## Analytics for Just Dice: Understanding the Data...

In [2]:
# importing necessary libraries
import pandas as pd
import  matplotlib.pyplot as plt
import seaborn as sns
import cufflinks as cf
cf.go_offline()

from IPython.display import HTML

We have the following data - 

    - adspends - Expenditure on advertisments

    - installs - Install related information

    - revenue  - Revenue generated by in-game advertisements

    - payouts  - Payout to the different users for downloading partner-apps

Let us have a quick overview of the available data

In [3]:
# loading data
adspend = pd.read_csv("Data/adspend.csv")
installs = pd.read_csv("Data/installs.csv")
payouts = pd.read_csv("Data/payouts.csv")
revenue = pd.read_csv("Data/revenue.csv")

In [4]:
len_i = len(installs)

In [5]:
html_code_single = """
<div>
      <p style="text-align: center; margin-top: 0;">{text}</p>
      <p style="text-align: center; font-size: 300%; margin-bottom: 0;">{value}</p>
 </div>
"""

In [6]:
# Total installations
display(HTML(html_code_single.format(text = "Total Number of Installations in the year 2022", value = len_i)))

In [7]:
sum_adspend = round(sum(adspend["value_usd"]), 2)

In [8]:
sum_payouts = round(sum(payouts["value_usd"]), 2)

In [9]:
sum_revenue = round(sum(revenue["value_usd"]), 2)

In [10]:
net_profit = round(sum(revenue["value_usd"]) - sum(payouts["value_usd"]) -sum(adspend["value_usd"]), 2)

In [30]:
html_code = """
<div style="display: flex;  left: 0; justify-content: center; gap: 10%; padding: 10px">
  <div style="border: 2px solid black; padding: 10px;">
      <p style="text-align: center; margin-top: 0;">Total Revenue generated </p>
      <p style="font-size: 300%; margin-bottom: 0;">{sum_revenue}</p>
  </div>
  <div style="border: 2px solid black; padding: 10px; margin-right: 10px;">
      <p style="text-align: center; margin-top: 0;">Total expenditure on Advertisments</p>
      <p style="text-align: center; font-size: 300%; margin-bottom: 10px;">{sum_adspend}</p>
  </div>
  <div style="border: 2px solid black; padding: 10px;">
      <p style="text-align: center; margin-top: 0;">Total expenditure on Payouts </p>
      <p style="font-size: 300%; margin-bottom: 0;">{sum_payouts}</p>
  </div>
</div>
"""

display(HTML(html_code.format(sum_adspend=sum_adspend, sum_revenue = sum_revenue, sum_payouts = sum_payouts)))

In [12]:
display(HTML(html_code_single.format(text = "Net Profit", value = net_profit)))

In [13]:
### Trends across Countries

Let us see how our applications perform in different countries

### Trends across Countries

##### Which Countries Are Leading the Spend Race?

In [14]:
adspend_country = adspend.groupby("country_id")["value_usd"].sum().reset_index()
adspend_country.sort_values(by = "value_usd", ascending=False)

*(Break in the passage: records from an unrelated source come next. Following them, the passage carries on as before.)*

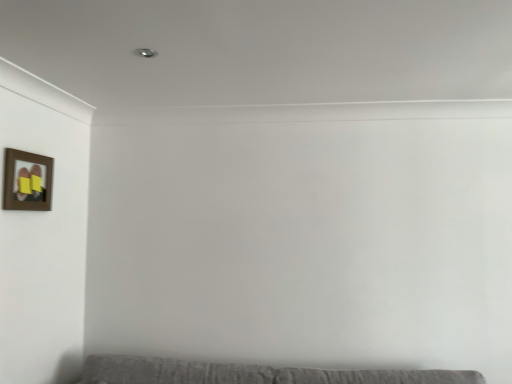 The height and width of the screenshot is (384, 512). What do you see at coordinates (27, 181) in the screenshot?
I see `wooden frame with yellow sticky notes at upper left` at bounding box center [27, 181].

Locate an element on the screen. wooden frame with yellow sticky notes at upper left is located at coordinates (27, 181).

Identify the location of wooden frame with yellow sticky notes at upper left. Image resolution: width=512 pixels, height=384 pixels. (27, 181). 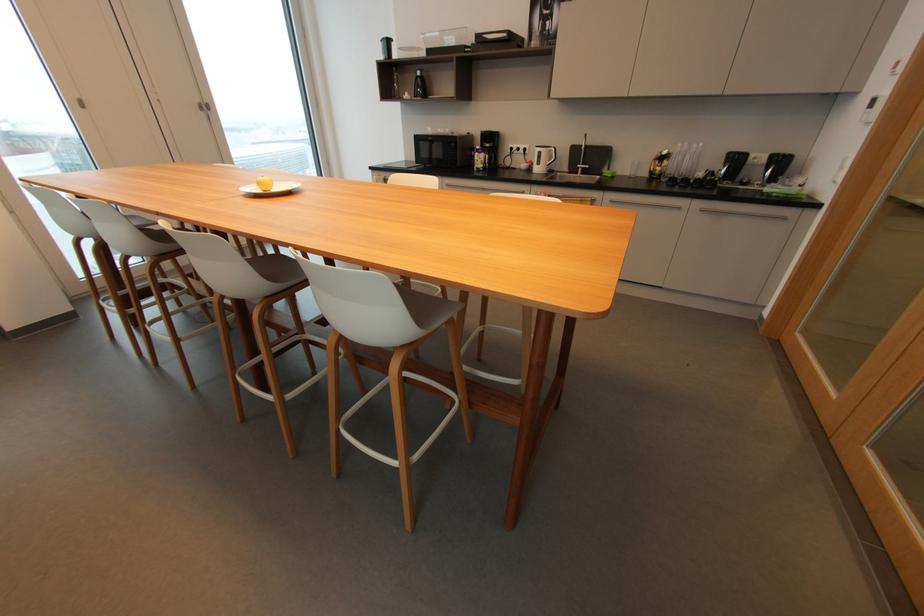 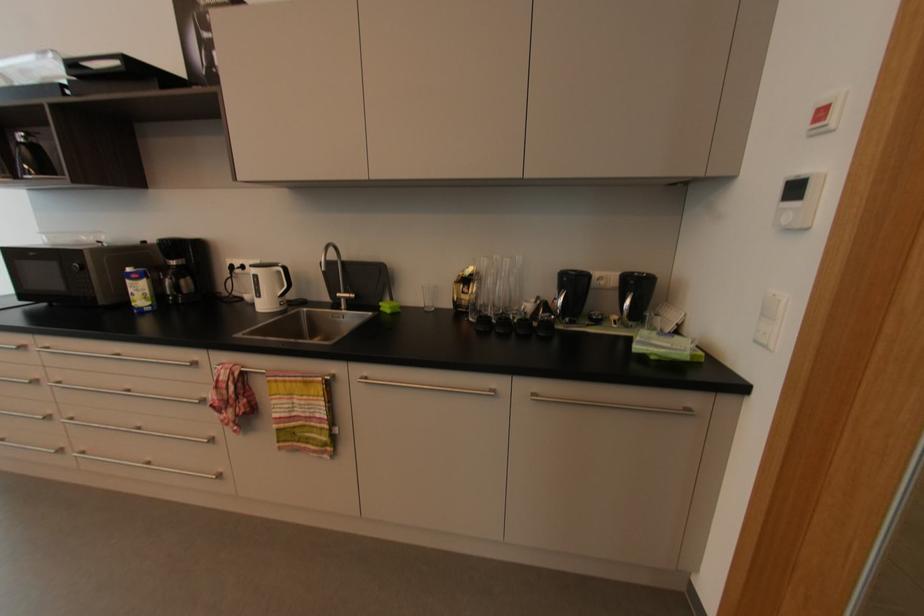 Locate, in the second image, the point that corresponds to [663,167] in the first image.

(469, 294) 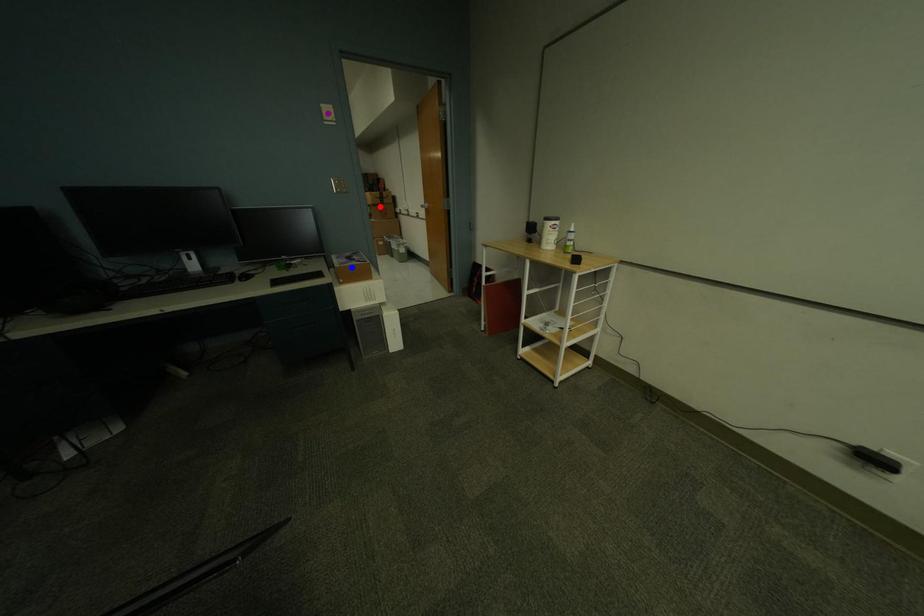 Order these from nearest to farthest:
blue point, red point, purple point

red point < blue point < purple point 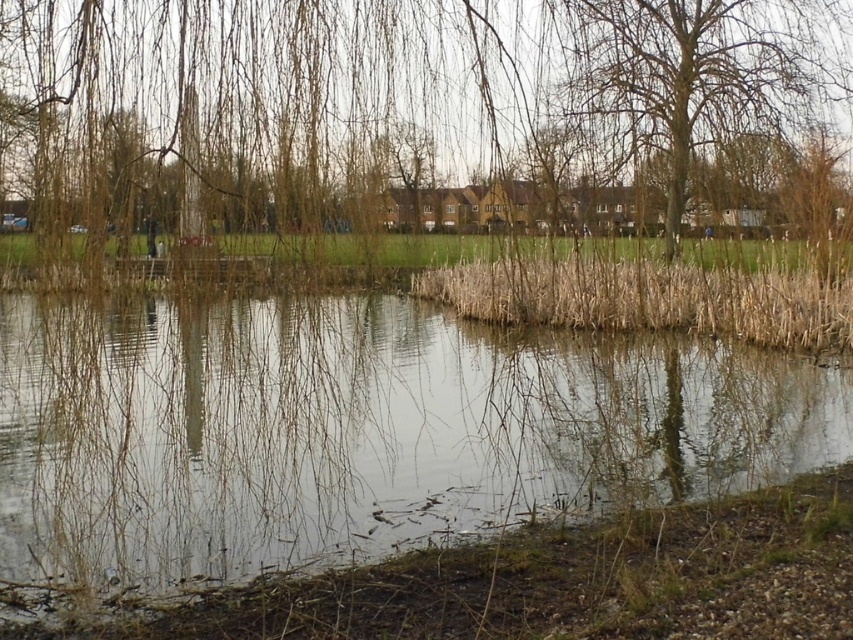 You are standing on the edge of the pond and want to place a 2 meter long wooden board between the clear water at center and the bare branches at upper center. Will the board fit without bending or breaking?

The distance between the clear water at center and the bare branches at upper center is 2.14 meters, so a 2 meter long wooden board will fit without bending or breaking since it is shorter than the distance.

You are standing at the edge of the pond and want to take a photo of the clear water at center and the bare branches at upper center. Which object will appear closer to the camera in the photo?

The clear water at center will appear closer to the camera in the photo because it is positioned in front of the bare branches at upper center.

You are standing at the edge of the pond and want to place a small floating decoration. The decoration requires being placed on the surface closest to you. Which object should you choose between the clear water at center and the dry grass at center?

The clear water at center is closer to the viewer than the dry grass at center, so you should place the decoration on the clear water at center.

Unnamed: 0,country_id,value_usd
0,1,243186.687782
2,109,10053.718011
3,213,501.178006
1,17,334.392


In [15]:
adspend_country.iplot(kind = "pie", 
                  values = "value_usd", 
                  labels = "country_id",
                  title = "Ad Expenses per Country",
                 )

95% of our ad spends are on Country 1, followed by ~4% on Country 109.

##### Which Countries are Downloading the Most?

In [53]:
installs["country_id"].value_counts().iplot(kind="bar",
                                            layout = {"xaxis": {"type":"category", 
                                                                "title": "Country ID"},
                                                      "yaxis": {"title": "Number of Installs"},
                                                      "title":"Number of Installs per Country"}
                                           )

### Trends across Networks

Let us see which networks are most effective in acquiring users

##### Expenditure on Advertisements Network-wise

In [17]:
adspend_net = adspend.groupby("network_id")["value_usd"].sum().reset_index()
adspend_net.sort_values(by = "value_usd", ascending=False)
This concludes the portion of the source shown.